Show each line of the data below in which "접속자집계" occurs.

## DATA RECORDS
------------------------------------------------------------

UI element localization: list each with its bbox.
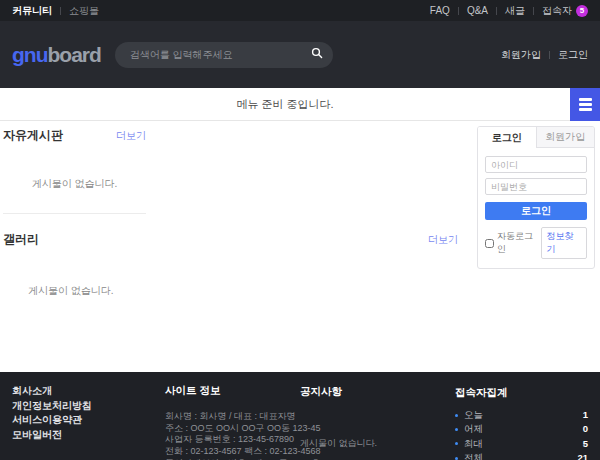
notice-empty-message: 게시물이 없습니다. (300, 437, 440, 450)
footer-link-company[interactable]: 회사소개 (12, 384, 92, 399)
search-button[interactable] (311, 47, 323, 62)
logo-text-gnu: gnu (12, 43, 47, 66)
stat-value: 5 (583, 437, 588, 451)
topbar-link-new-posts[interactable]: 새글 (505, 4, 525, 18)
gallery-title: 갤러리 (3, 231, 39, 248)
stat-value: 1 (583, 408, 588, 422)
footer: 회사소개 개인정보처리방침 서비스이용약관 모바일버전 사이트 정보 회사명 :… (0, 372, 600, 460)
auto-login-label: 자동로그인 (497, 230, 541, 256)
visitor-stats-title: 접속자집계 (455, 386, 588, 400)
member-links: 회원가입 로그인 (501, 48, 588, 62)
stat-row-yesterday: 어제 0 (455, 422, 588, 436)
free-board-more-link[interactable]: 더보기 (116, 129, 146, 143)
auto-login-option[interactable]: 자동로그인 (485, 230, 541, 256)
stat-label: 오늘 (464, 408, 483, 422)
latest-gallery: 갤러리 더보기 게시물이 없습니다. (3, 231, 458, 298)
divider (60, 7, 61, 15)
gallery-empty-message: 게시물이 없습니다. (3, 248, 458, 298)
topbar-link-shopping[interactable]: 쇼핑몰 (69, 4, 99, 18)
stat-label: 어제 (464, 422, 483, 436)
free-board-title: 자유게시판 (3, 127, 63, 144)
search-bar (115, 42, 333, 68)
login-box-body: 로그인 자동로그인 정보찾기 (478, 148, 594, 268)
bullet-icon (455, 428, 458, 431)
footer-link-privacy[interactable]: 개인정보처리방침 (12, 399, 92, 414)
login-box-tabs: 로그인 회원가입 (478, 127, 594, 148)
user-id-field[interactable] (485, 156, 587, 173)
free-board-header: 자유게시판 더보기 (3, 127, 146, 144)
free-board-empty-message: 게시물이 없습니다. (3, 144, 146, 191)
notice-title: 공지사항 (300, 385, 440, 399)
footer-visitor-stats: 접속자집계 오늘 1 어제 0 최대 5 (455, 386, 588, 460)
menu-notice-text: 메뉴 준비 중입니다. (0, 88, 570, 120)
login-box-footer: 자동로그인 정보찾기 (485, 227, 587, 259)
login-box: 로그인 회원가입 로그인 자동로그인 정보찾기 (477, 126, 595, 269)
menu-toggle-button[interactable] (570, 88, 600, 121)
topbar-link-qna[interactable]: Q&A (467, 5, 488, 16)
stat-value: 0 (583, 422, 588, 436)
bullet-icon (455, 457, 458, 460)
search-input[interactable] (128, 48, 311, 61)
footer-notice: 공지사항 게시물이 없습니다. (300, 385, 440, 450)
divider (496, 7, 497, 15)
tab-join[interactable]: 회원가입 (536, 127, 595, 148)
stat-label: 전체 (464, 451, 483, 460)
divider (549, 51, 550, 59)
page: 커뮤니티 쇼핑몰 FAQ Q&A 새글 접속자 5 gnuboard (0, 0, 600, 460)
password-field[interactable] (485, 178, 587, 195)
logo-text-board: board (47, 43, 100, 66)
tab-login[interactable]: 로그인 (478, 127, 536, 148)
gallery-more-link[interactable]: 더보기 (428, 233, 458, 247)
gallery-header: 갤러리 더보기 (3, 231, 458, 248)
site-logo[interactable]: gnuboard (12, 43, 101, 67)
topbar-link-community[interactable]: 커뮤니티 (12, 4, 52, 18)
topbar-link-visitors[interactable]: 접속자 (542, 4, 572, 18)
header: gnuboard 회원가입 로그인 (0, 21, 600, 88)
main-content: 자유게시판 더보기 게시물이 없습니다. 갤러리 더보기 게시물이 없습니다. … (0, 121, 600, 372)
stat-row-max: 최대 5 (455, 437, 588, 451)
divider (458, 7, 459, 15)
latest-free-board: 자유게시판 더보기 게시물이 없습니다. (3, 127, 146, 214)
footer-links: 회사소개 개인정보처리방침 서비스이용약관 모바일버전 (12, 384, 92, 442)
divider (533, 7, 534, 15)
stat-row-total: 전체 21 (455, 451, 588, 460)
footer-link-mobile[interactable]: 모바일버전 (12, 428, 92, 443)
stat-value: 21 (577, 451, 588, 460)
find-info-button[interactable]: 정보찾기 (541, 227, 587, 259)
topbar-link-faq[interactable]: FAQ (430, 5, 450, 16)
topbar-right: FAQ Q&A 새글 접속자 5 (430, 4, 588, 18)
bullet-icon (455, 414, 458, 417)
stat-row-today: 오늘 1 (455, 408, 588, 422)
search-icon (311, 47, 323, 62)
join-link[interactable]: 회원가입 (501, 48, 541, 62)
login-link[interactable]: 로그인 (558, 48, 588, 62)
footer-link-terms[interactable]: 서비스이용약관 (12, 413, 92, 428)
topbar: 커뮤니티 쇼핑몰 FAQ Q&A 새글 접속자 5 (0, 0, 600, 21)
login-button[interactable]: 로그인 (485, 202, 587, 220)
menubar: 메뉴 준비 중입니다. (0, 88, 600, 121)
visitor-count-badge[interactable]: 5 (576, 5, 588, 17)
stat-label: 최대 (464, 437, 483, 451)
auto-login-checkbox[interactable] (485, 239, 494, 248)
bullet-icon (455, 442, 458, 445)
topbar-left: 커뮤니티 쇼핑몰 (12, 4, 99, 18)
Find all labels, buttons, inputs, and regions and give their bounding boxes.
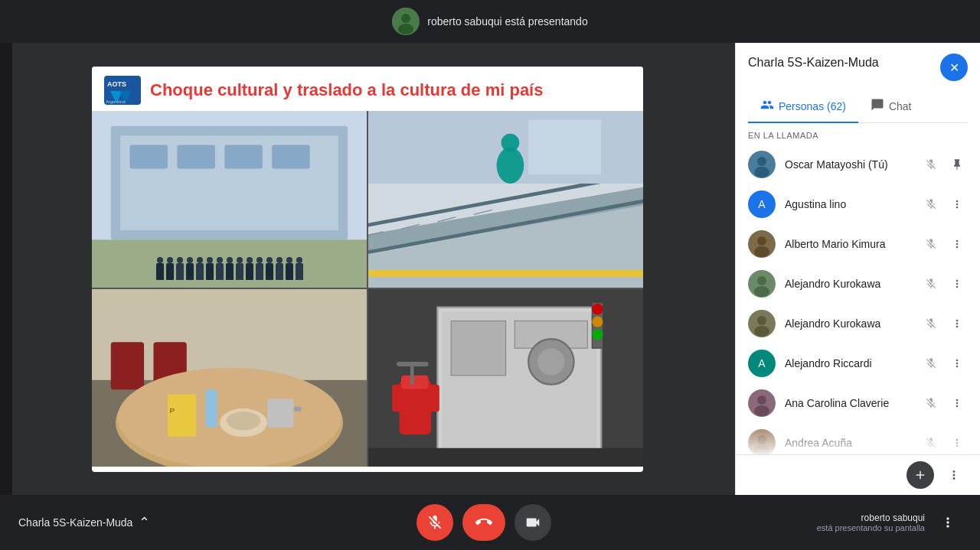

------------------------------------------------------------

## ANSWER SPACE
visitor-stats-title: 접속자집계 (455, 386, 588, 400)
footer-visitor-stats: 접속자집계 오늘 1 어제 0 최대 5 (455, 386, 588, 460)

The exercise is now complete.